Steam and fire rises from spires that would induce envy in the Tower of Babel. A world bathed in cold electric light drenched in rain. Humanity has had its meaning challenged and a whole system has risen to maintain the traditional world and meanings. It’s a time that feels all too familiar and yet so far flung.
Blade Runner is weirdly foundational for me. Weirdly because I didn’t see it until I was in my late high school years, after a lot of foundation work had been already done. But I’d grown to love its progeny. Not just Dark City, 12 Monkeys, Ghost in the Shell, and The Matrix, but the games like Shadowrun, Perfect Dark, and the countless future-noir and cyberpunk books that filled the days of my youth.
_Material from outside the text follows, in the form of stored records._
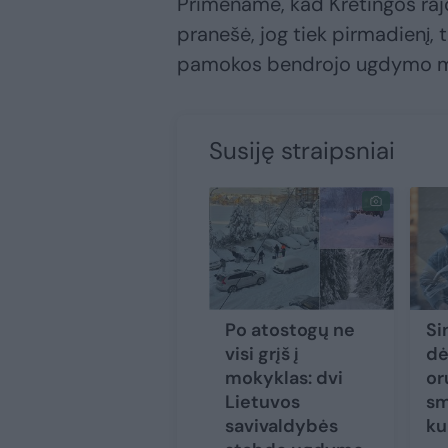
Primename, kad Kretingos ra
pranešė, jog tiek pirmadienį, 
pamokos bendrojo ugdymo mo
Susiję straipsniai
Po atostogų ne
Si
visi grįš į
dė
mokyklas: dvi
or
Lietuvos
sm
savivaldybės
ku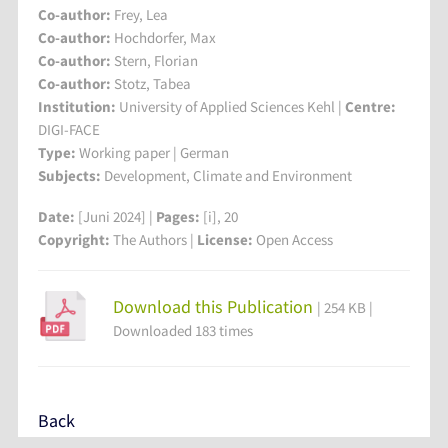
Co-author:
Frey, Lea
Co-author:
Hochdorfer, Max
Co-author:
Stern, Florian
Co-author:
Stotz, Tabea
Institution:
University of Applied Sciences Kehl
|
Centre:
DIGI-FACE
Type:
Working paper | German
Subjects:
Development, Climate and Environment
Date:
[Juni 2024] |
Pages:
[i], 20
Copyright:
The Authors |
License:
Open Access
Download this Publication
| 254 KB |
Downloaded 183 times
Back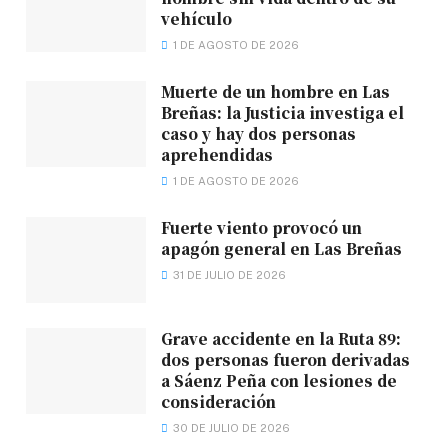
vehículo
1 DE AGOSTO DE 2026
Muerte de un hombre en Las
Breñas: la Justicia investiga el
caso y hay dos personas
aprehendidas
1 DE AGOSTO DE 2026
Fuerte viento provocó un
apagón general en Las Breñas
31 DE JULIO DE 2026
Grave accidente en la Ruta 89:
dos personas fueron derivadas
a Sáenz Peña con lesiones de
consideración
30 DE JULIO DE 2026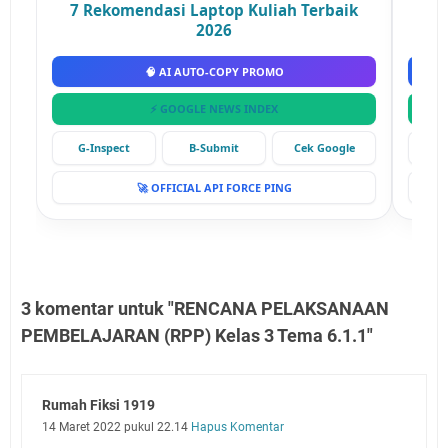
7 Rekomendasi Laptop Kuliah Terbaik
2026
🧠 AI AUTO-COPY PROMO
⚡ GOOGLE NEWS INDEX
G-Inspect
B-Submit
Cek Google
G-
🚀 OFFICIAL API FORCE PING
3 komentar untuk "RENCANA PELAKSANAAN
PEMBELAJARAN (RPP) Kelas 3 Tema 6.1.1"
Rumah Fiksi 1919
14 Maret 2022 pukul 22.14
Hapus Komentar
Loving the font from which they poured seemed only logical, not even reaching the fact that I think Blade Runner does it better than any of them do.
It’s interesting that Blade Runner can stand here given that it took one of the most circuitous paths to the film canon…ever. Not just standard “maligned its day but hailed later as undiscovered genius” but rather that its first version, the Theatrical cut, is actually hard to consider great. It’s not bad by any means, the film wouldn’t have the reputation it did if it was unwatchable there.
But it’s marred by a completely tonally-jarring happy ending, one that essentially rewrites major emotional chunks of the film, and Harrison’s Ford “gun-to-my-head” noir voiceover. Seriously, the studio forced him to do one like the old film noirs and Harrison Ford protested the idea by reading it with the tone of a teacher reciting the same test prep lesson for the fifteenth year in a row who just wants to get home and drink.
You should be checking out the horrible voiceover in the clips above, but through that I hope something else starts to peak through. Even in something I show you to illustrate a major flaw, the sense of design and beauty and grace this film has in its construction begins to become clear. This is a sci-fi flick that brings the big thinking that so often seems only possible in the medium as literature and gives it a cinematic power difficult to match.
They fixed all those problems in the later cuts anyway. By The Final Cut, Blade Runner had stricken the mistakes and the fat and come into its true powers. So, I suppose I’ll bury down in the middle of this article that its place on this list is with the caveat that my preferred version is The Final Cut, though even the flawed Theatrical version would have a place in at least the top 20.
Why? I mean, there’s a whole host of reasons. The phenomenal performances, including Harrison Ford’s hardscrabble Decker and Rutger Hauer’s beautifully complex and empathetic Roy Batty. The impeccable design aesthetic, one that would have a ripple effect on the world of sci-fi surrounding and following from it. Ridley Scott’s sure directorial hand, proving how amazing he is when he’s able to tell someone else’s story.
But I think for me, all the above and so much more rests in a single simple scene:
If you know anything about this film, you saw this coming. This is the film’s most famous scene by a long shot and with ample reason. It’s beautifully acted and written and hits right at the heart like few other genre moments were ever able to. It uses every bit of aesthetic power Blade Runner has, the gentle neon glow and the hard rain falling underscoring and making something beautifully hypnotic out of it. That delicate Vangelis score. The absolute straight-facedness of the genre tropes peeling back a peak into a world that we could never know and that we only here get a brief glimpse of. It’s a moment that digs it way in and sparks the imagination.
It also digs into what the film has to say in perhaps the most potent way. Blade Runner is a film about humanity and what specifically makes us human. I don’t mean the qualities of humanity, rather what gives us necessarily the right to call ourselves human and is that something that is replicable?
In the whole of this film, Deckard is hunting down Batty for being a nonhuman that has dared to return to Earth and live among us, a crime because he is not one of us. The “Tears in Rain” speech shows how little difference there is, and that moreover, he has had experiences and memories that we never could. What necessarily makes him less human or not deserving of his humanity? Moreover, what necessarily makes us?
It’s a shallow shot, I know, but it’s because in these pieces, I want to give you a fraction of the depth and beauty that these films at their best can be. See Blade Runner and take in its ideas and its grace and power. it’s the best that art can be, to find what it is to be human.